Data Engineer
Summary
As a Data Engineer on the Credit Platform Data team, you will play a crucial role in building and enhancing tools for data processing, enabling internal business units to leverage data efficiently. This position is vital for ensuring that our data systems are robust, scalable, and reliable, allowing the organization to make data-driven decisions. You will be responsible for designing, building, and maintaining data pipelines and ETL processes, collaborating with various stakeholders to understand their data requirements, and implementing solutions that meet business needs.
Responsibilities
- Designing, Building, and Maintaining Data Pipelines: Create robust ETL processes to ingest, transform, and load data from various sources into the data warehouse, ensuring data is readily available for analysis.
- Collaboration: Work closely with product managers, analysts, and other stakeholders to gather data requirements and develop solutions that accommodate large volumes of data.
- System Reliability and Scalability: Monitor the performance of data systems, ensuring their reliability, availability, and scalability. Optimize systems as needed to handle increasing data loads.
- Data Quality Assurance: Implement automated data quality checks and validation processes to ensure the integrity and accuracy of data at scale.
- Troubleshooting: Quickly identify and resolve data-related issues by determining root causes and implementing effective solutions.
- Documentation: Create design documents and maintain documentation for data pipelines, systems, and processes to ensure clarity and continuity.
- Code and Design Reviews: Actively participate in design and code reviews to uphold high-quality standards and best practices.
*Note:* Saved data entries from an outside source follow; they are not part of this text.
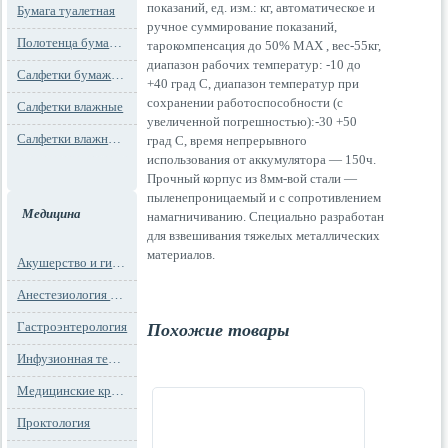
показаний, ед. изм.: кг, автоматическое и
Бумага туалетная
ручное суммирование показаний,
Полотенца бумажные
тарокомпенсация до 50% MAX , вес-55кг,
диапазон рабочих температур: -10 до
Салфетки бумажные
+40 град С, диапазон температур при
сохранении работоспособности (с
Салфетки влажные
увеличенной погрешностью):-30 +50
Салфетки влажные технического назначения
град С, время непрерывного
использования от аккумулятора — 150ч.
Прочный корпус из 8мм-вой стали —
пыленепроницаемый и с сопротивлением
Медицина
намагничиванию. Специально разработан
для взвешивания тяжелых металлических
материалов.
Акушерство и гинекология
Анестезиология и реанимация
Гастроэнтерология
Похожие товары
Инфузионная терапия
Медицинские кресла
Проктология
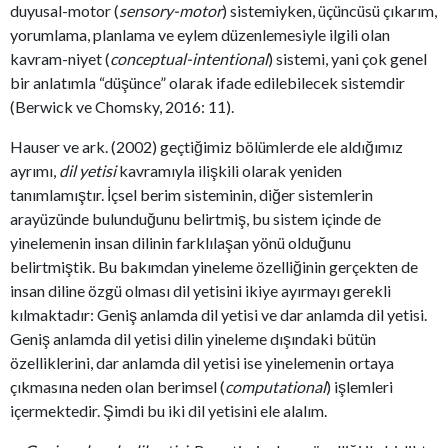
duyusal-motor (
sensory-motor
) sistemiyken, üçüncüsü çıkarım,
yorumlama, planlama ve eylem düzenlemesiyle ilgili olan
kavram-niyet (
conceptual-intentional
) sistemi, yani çok genel
bir anlatımla “düşünce” olarak ifade edilebilecek sistemdir
(Berwick ve Chomsky, 2016: 11).
Hauser ve ark. (2002) geçtiğimiz bölümlerde ele aldığımız
ayrımı,
dil yetisi
kavramıyla ilişkili olarak yeniden
tanımlamıştır. İçsel berim sisteminin, diğer sistemlerin
arayüzünde bulunduğunu belirtmiş, bu sistem içinde de
yinelemenin insan dilinin farklılaşan yönü olduğunu
belirtmiştik. Bu bakımdan yineleme özelliğinin gerçekten de
insan diline özgü olması dil yetisini ikiye ayırmayı gerekli
kılmaktadır: Geniş anlamda dil yetisi ve dar anlamda dil yetisi.
Geniş anlamda dil yetisi dilin yineleme dışındaki bütün
özelliklerini, dar anlamda dil yetisi ise yinelemenin ortaya
çıkmasına neden olan berimsel (
computational
) işlemleri
içermektedir. Şimdi bu iki dil yetisini ele alalım.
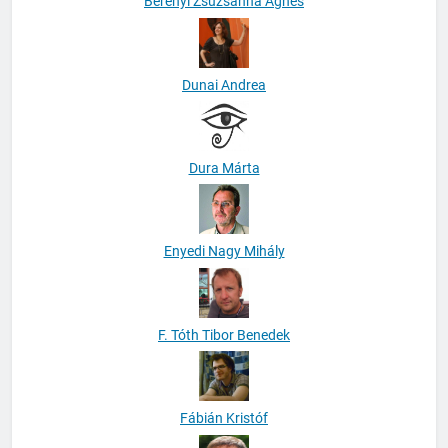
Berényi Zsuzsanna Ágnes
Dunai Andrea
Dura Márta
Enyedi Nagy Mihály
F. Tóth Tibor Benedek
Fábián Kristóf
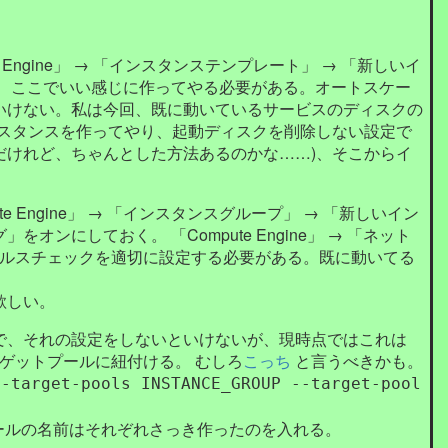
ute Engine」 → 「インスタンステンプレート」 → 「新しいイ
、ここでいい感じに作ってやる必要がある。オートスケー
いけない。私は今回、既に動いているサービスのディスクの
ンスタンスを作ってやり、起動ディスクを削除しない設定で
だけれど、ちゃんとした方法あるのかな……)、そこからイ
Engine」 → 「インスタンスグループ」 → 「新しいイン
にしておく。 「Compute Engine」 → 「ネット
ヘルスチェックを適切に設定する必要がある。既に動いてる
欲しい。
で、それの設定をしないといけないが、現時点ではこれは
ゲットプールに紐付ける。 むしろ
こっち
と言うべきかも。
t-target-pools INSTANCE_GROUP --target-pool
プールの名前はそれぞれさっき作ったのを入れる。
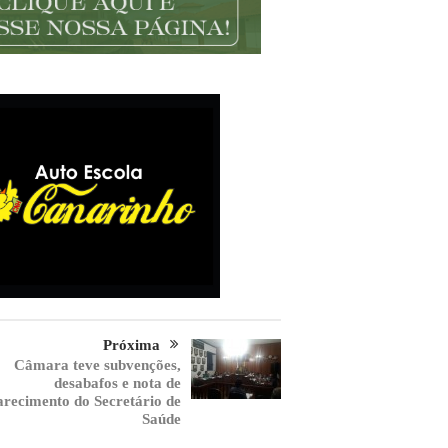
Próxima
Câmara teve subvenções,
desabafos e nota de
arecimento do Secretário de
Saúde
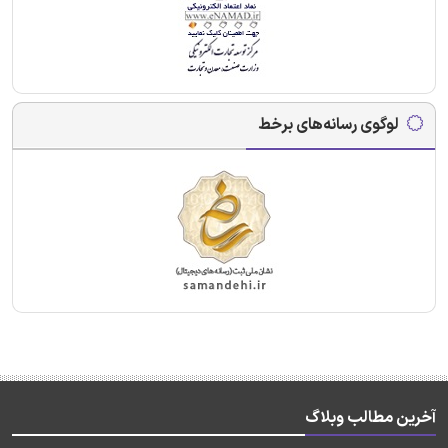
لوگوی رسانه‌های برخط
آخرین مطالب وبلاگ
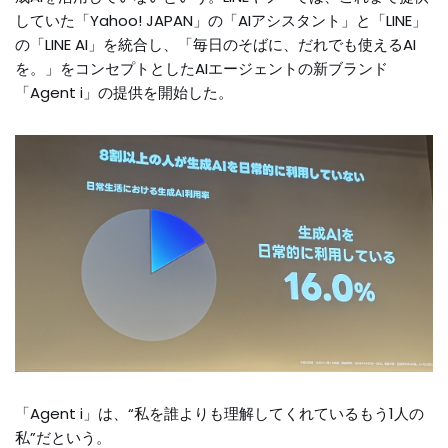
していた「Yahoo! JAPAN」の「AIアシスタント」と「LINE」
の「LINE AI」を統合し、「毎日のそばに、だれでも使えるAI
を。」をコンセプトとしたAIエージェントの新ブランド
「Agent i」の提供を開始した。
「Agent i」は、“私を誰よりも理解してくれているもう1人の
私”だという。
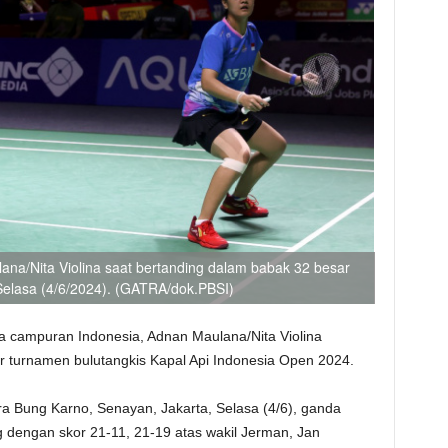
a/Nita Violina saat bertanding dalam babak 32 besar
Selasa (4/6/2024). (GATRA/dok.PBSI)
 campuran Indonesia, Adnan Maulana/Nita Violina
 turnamen bulutangkis Kapal Api Indonesia Open 2024.
ora Bung Karno, Senayan, Jakarta, Selasa (4/6), ganda
 dengan skor 21-11, 21-19 atas wakil Jerman, Jan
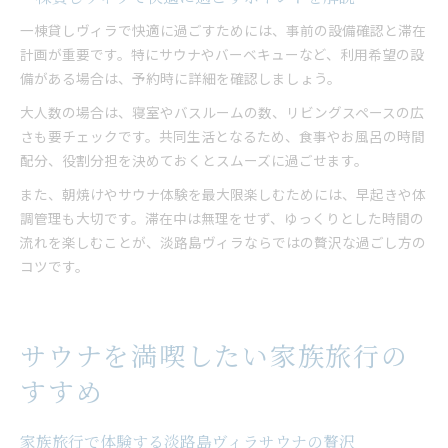
一棟貸しヴィラで快適に過ごすためには、事前の設備確認と滞在
計画が重要です。特にサウナやバーベキューなど、利用希望の設
備がある場合は、予約時に詳細を確認しましょう。
大人数の場合は、寝室やバスルームの数、リビングスペースの広
さも要チェックです。共同生活となるため、食事やお風呂の時間
配分、役割分担を決めておくとスムーズに過ごせます。
また、朝焼けやサウナ体験を最大限楽しむためには、早起きや体
調管理も大切です。滞在中は無理をせず、ゆっくりとした時間の
流れを楽しむことが、淡路島ヴィラならではの贅沢な過ごし方の
コツです。
サウナを満喫したい家族旅行の
すすめ
家族旅行で体験する淡路島ヴィラサウナの贅沢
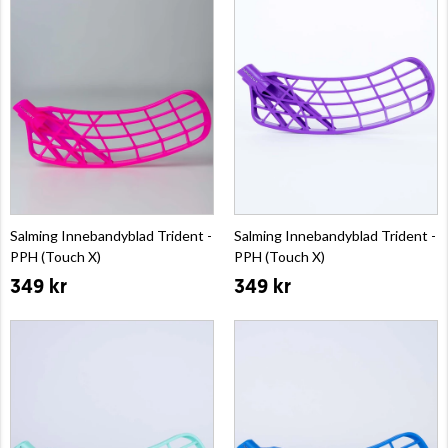
Salming Innebandyblad Trident -
Salming Innebandyblad Trident -
PPH (Touch X)
PPH (Touch X)
349 kr
349 kr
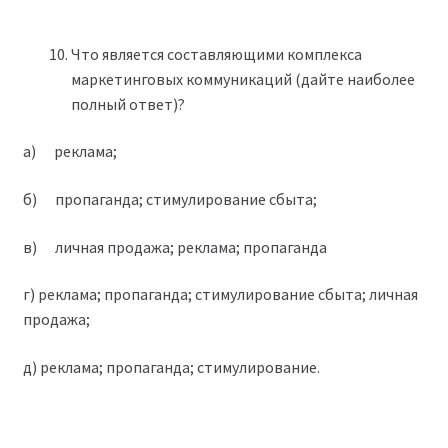
Что является составляющими комплекса
маркетинговых коммуникаций (дайте наиболее
полный ответ)?
а) реклама;
б) пропаганда; стимулирование сбыта;
в) личная продажа; реклама; пропаганда
г) реклама; пропаганда; стимулирование сбыта; личная
продажа;
д) реклама; пропаганда; стимулирование.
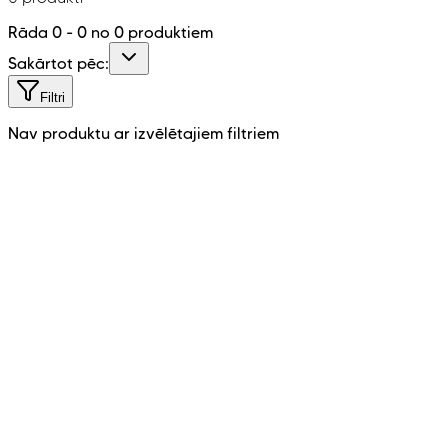
Rāda
0
-
0
no
0
produktiem
Sakārtot pēc:
Filtri
Nav produktu ar izvēlētajiem filtriem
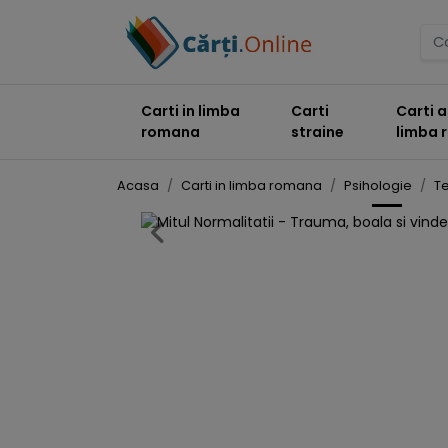
Carti in limba
Carti
Carti a
romana
straine
limba
Acasa
Carti in limba romana
Psihologie
Te
Previous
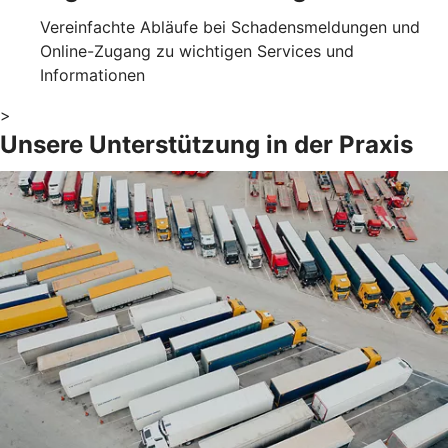
Vereinfachte Abläufe bei Schadensmeldungen und
Online-Zugang zu wichtigen Services und
Informationen
>
Unsere Unterstützung in der Praxis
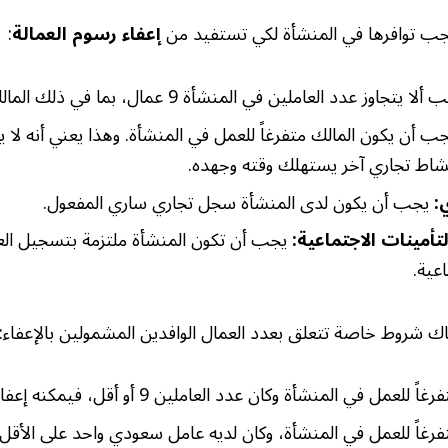
ب توافرها في المنشأة لكي تستفيد من
إعفاء رسوم العمالة
:
لا يتجاوز عدد العاملين في المنشأة 9 عمال، بما في ذلك المالك.
ب أن يكون المالك متفرغاً للعمل في المنشأة. وهذا يعني أنه لا ي
شاط تجاري آخر يستهلك وقته وجهده.
:
يجب أن يكون لدى المنشأة سجل تجاري ساري المفعول.
لتأمينات الاجتماعية:
يجب أن تكون المنشأة ملتزمة بتسجيل الع
عية.
اك شروط خاصة تتعلق بعدد العمال الوافدين المشمولين بالإعفاء:
ل في المنشأة وكان عدد العاملين 9 أو أقل، فيمكنه إعفاء عاملين وافدين.
تفرغاً للعمل في المنشأة، وكان لديه عامل سعودي واحد على الأق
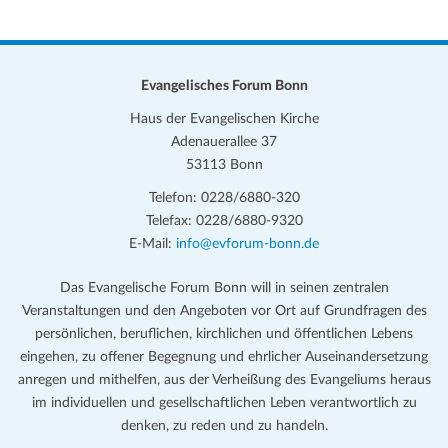
Evangelisches Forum Bonn
Haus der Evangelischen Kirche
Adenauerallee 37
53113 Bonn
Telefon: 0228/6880-320
Telefax: 0228/6880-9320
E-Mail:
info@evforum-bonn.de
Das Evangelische Forum Bonn will in seinen zentralen
Veranstaltungen und den Angeboten vor Ort auf Grundfragen des
persönlichen, beruflichen, kirchlichen und öffentlichen Lebens
eingehen, zu offener Begegnung und ehrlicher Auseinandersetzung
anregen und mithelfen, aus der Verheißung des Evangeliums heraus
im individuellen und gesellschaftlichen Leben verantwortlich zu
denken, zu reden und zu handeln.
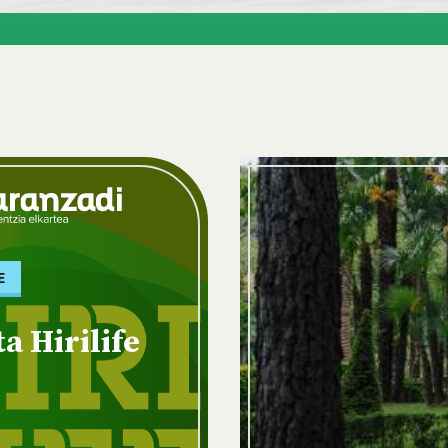
E
ta Hirilife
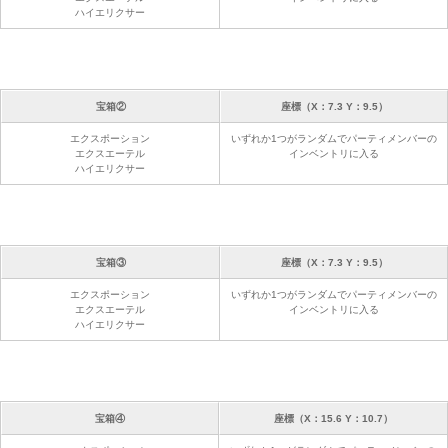
ハイエリクサー
宝箱②
座標（X：7.3 Y：9.5）
エクスポーション
いずれか1つがランダムでパーティメンバーの
エクスエーテル
インベントリに入る
ハイエリクサー
宝箱③
座標（X：7.3 Y：9.5）
エクスポーション
いずれか1つがランダムでパーティメンバーの
エクスエーテル
インベントリに入る
ハイエリクサー
宝箱④
座標（X：15.6 Y：10.7）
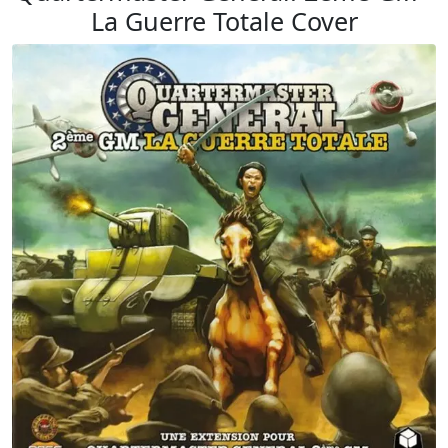
La Guerre Totale Cover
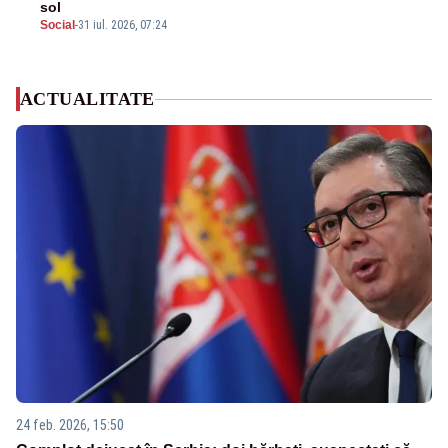
sol
Social
-
31 iul. 2026, 07:24
ACTUALITATE
24 feb. 2026, 15:50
- Continuous Learning: Stay current with emerging technologies in the field of data engineering to recommend improvements that support scalability and growth.
Requirements
Must-Have Skills
- SQL: Proficiency in SQL is essential for querying and managing relational databases, enabling effective data manipulation and retrieval.
- ETL Processes: Strong experience in designing and implementing ETL processes to ensure efficient data flow from source systems to data warehouses.
- Scripting Languages (Python): Expertise in Python for data manipulation, automation, and integration tasks, allowing for efficient data processing and pipeline management.
- PySpark: Proficiency in PySpark for distributed data processing, enabling the handling of large datasets effectively.
- Data Processing Libraries: Familiarity with libraries such as Pandas for data manipulation and analysis, enhancing data processing capabilities.
- Data Warehousing Tools: Experience with tools like BigQuery or Snowflake, including performance optimization for large-scale data processing.
- Data Modeling and Schema Design: Strong understanding of data modeling, schema design, and optimization techniques to ensure scalability and performance.
- Automation Testing: Experience in creating automation test cases to validate data processes and ensure data quality.
- Unix/Linux Operating Systems: Proficiency in Unix/Linux environments and shell scripting for managing data workflows and system operations.
- Analytical and Problem-Solving Skills: Strong analytical skills to troubleshoot complex data issues and optimize data processing pipelines for scale.
- Communication and Collaboration: Excellent communication skills to work effectively in a team environment and collaborate with various stakeholders.
- Self-Motivated and Proactive: A passion for continuous learning and professional development, demonstrating initiative in improving data processes.
Nice-to-Have Skills
- Data Warehousing: Familiarity with data warehousing concepts and best practices, enhancing the ability to design effective data storage solutions.
- Automation Testing Tools: Experience with automation testing tools to streamline testing processes and improve data quality assurance.
- AWS Redshift or Google Cloud: Knowledge of cloud data warehousing solutions such as AWS Redshift or Google Cloud, contributing to cloud-based data architecture.
- Data Modeling: Additional experience in advanced data modeling techniques to support complex data structures and relationships.
This role is an exciting opportunity for a senior Data Engineer to contribute to the growth and efficiency of our data systems, ensuring that our organization can leverage data effectively for strategic decision-making. If you are passionate about data engineering and eager to work in a collaborative environment, we encourage you to apply.
Target Start Date: ASAP
Engagement Length: Long term
Time Zone: Flexible between CST / PST.